Wayne Youle | Vernacular: {Suite} Ponsonby

23 February - 16 March 2024
Overview
“For such a tiny word it has many connotations: it can provide confirmation, indicate doubt, act as a question and can be used to show surprise"

In 1976 Colin McCahon painted the Scared series in response to a photograph of two young Māori men apprehensively entering Peter McLeavey’s Wellington gallery to view an exhibition of his own work. McCahon was struck by the image, and noted in a letter to McLeavey ‘that boy to the right going to unexplored land & the smaller fellow in the middle & me pushing a message neither of them have seen yet’.

 

One of the most significant images from the series is AM I Scared Boy (EH) which provides the inspiration for Wayne Youle’s new exhibition of neon wall sculptures. As Youle looked at the image, he imagined McCahon’s painted text as a subtitle to the photograph, possibly capturing the dialogue between the young men as the entered the gallery.

 

The use of the word (EH) is one of the most recognisable aspects of this important painting. It was McCahon’s nod to the vernacular and a way of conveying the alienation that the boys may have felt in an elite urban setting. A wariness heightened by the social dislocation many young Māori experienced after a generation of dislocation of cultural heritage and widespread relocation from their ancestral lands.

 

 

McCahon’s words have been previously been replicated and reworked by fellow artist, Peter Robinson, who created a number of works in the late 1990s with their roots in McCahon’s Am I Scared. In one painting, Robinson added a single character, turning the word scared to scarred -bringing his own narrative of colonial histories, racism and prejudice to the fore.

 

Youle has also focused on the word EH and its varied use in conversation.

 

“For such a tiny word it has many connotations: it can provide confirmation, indicate doubt, act as a question and can be used to show surprise.
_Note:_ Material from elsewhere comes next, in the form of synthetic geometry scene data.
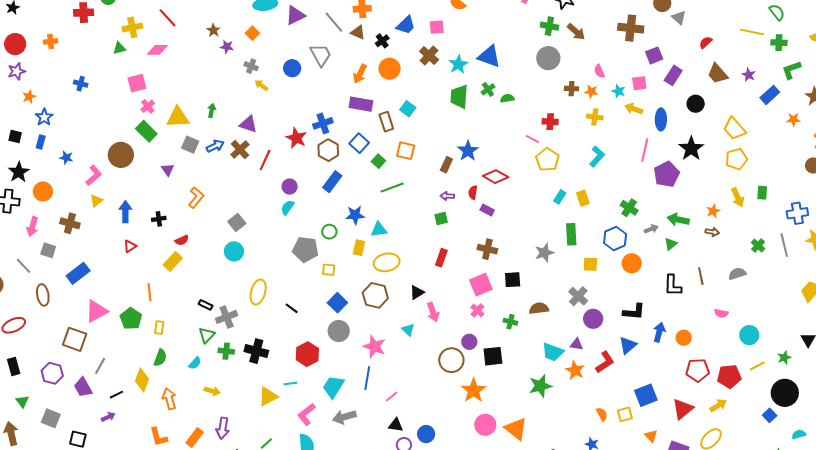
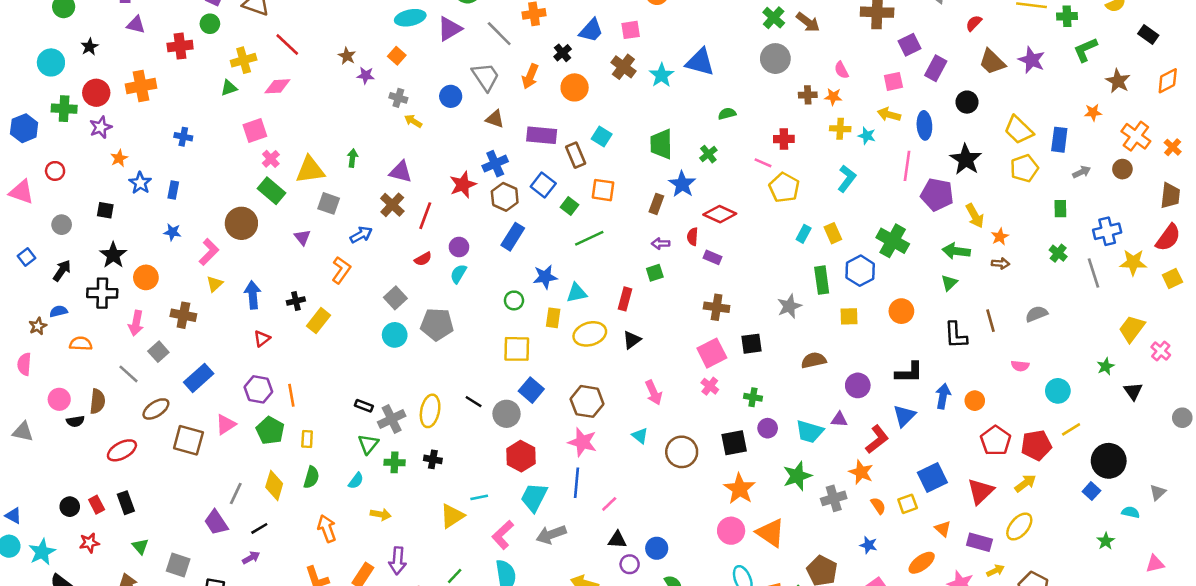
green cross: (549, 26) -> (774, 18), turned 36
brown triangle: (358, 32) -> (495, 119), moved
orange cross: (51, 42) -> (141, 86), size x1.6
orange arrow: (360, 74) -> (530, 76), moved
purple star: (749, 75) -> (1032, 60), size x1.5
green cross: (488, 89) -> (708, 154), moved
cyan star: (618, 91) -> (867, 136), moved
blue rectangle: (770, 95) -> (1059, 140), moved, turned -36
green trapezoid: (459, 97) -> (661, 144), moved
red star: (296, 138) -> (463, 185), turned 30
blue rectangle: (41, 142) -> (173, 190), moved
blue arrow: (215, 146) -> (361, 235), moved
purple pentagon: (667, 174) -> (937, 195), turned -30
yellow arrow: (738, 197) -> (975, 216), moved
green cross: (629, 208) -> (893, 241), size x1.4
gray arrow: (651, 229) -> (1082, 172), moved
blue hexagon: (615, 239) -> (860, 271), moved
red semicircle: (182, 240) -> (423, 259), moved
green cross: (758, 246) -> (1058, 253), moved
gray pentagon: (306, 249) -> (437, 324), moved
gray square: (48, 250) -> (158, 352), turned 35
red rectangle: (441, 258) -> (625, 299), moved
yellow rectangle: (173, 261) -> (318, 321), moved
yellow square: (329, 270) -> (517, 349), size x1.6
yellow ellipse: (258, 292) -> (430, 411), moved
black triangle: (417, 292) -> (632, 340), moved
brown ellipse: (43, 295) -> (156, 409), turned 70
brown hexagon: (375, 295) -> (587, 401), moved
gray cross: (578, 296) -> (834, 498), moved, turned 36
brown semicircle: (539, 308) -> (814, 360), moved
pink triangle: (96, 311) -> (226, 424), size x0.7
cyan triangle: (408, 330) -> (640, 436), moved
gray circle: (339, 331) -> (507, 414), moved
brown square: (75, 339) -> (188, 440), moved
purple circle: (469, 342) -> (768, 428), moved
black cross: (256, 351) -> (433, 459), size x0.6
red hexagon: (307, 354) -> (521, 456), moved
green star: (784, 358) -> (1106, 366), moved
orange star: (575, 370) -> (861, 472), moved
red pentagon: (698, 370) -> (996, 441), turned -30
purple hexagon: (52, 373) -> (258, 389), moved
yellow diamond: (142, 380) -> (274, 485), moved
orange star: (474, 390) -> (740, 489), moved
cyan semicircle: (799, 434) -> (1131, 512), turned 32

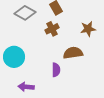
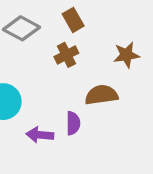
purple arrow: (26, 87) -> (40, 135), moved

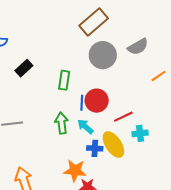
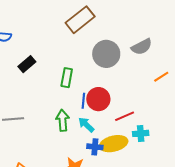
brown rectangle: (94, 22) -> (80, 20), moved
yellow ellipse: (113, 145) -> (114, 144), turned -72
I want the works to talk to each other, the room to create chatter. Obviously no sound is involved nor required, instead we read the lights as words, with half having exclamation points and the other half with question marks at the end. The viewer can see them as two or more ‘voices’ in the space”.

 

“The way we primarily converse to each other today seems far more instant and temporary - I wanted the work to have an intensity about it and at the same time the objects themselves are fragile. With three sons, I hear the word EH every day, with both a question mark and exclamation point added.  The word EH seems to  ‘cover all bases’ in their contemporary communication’.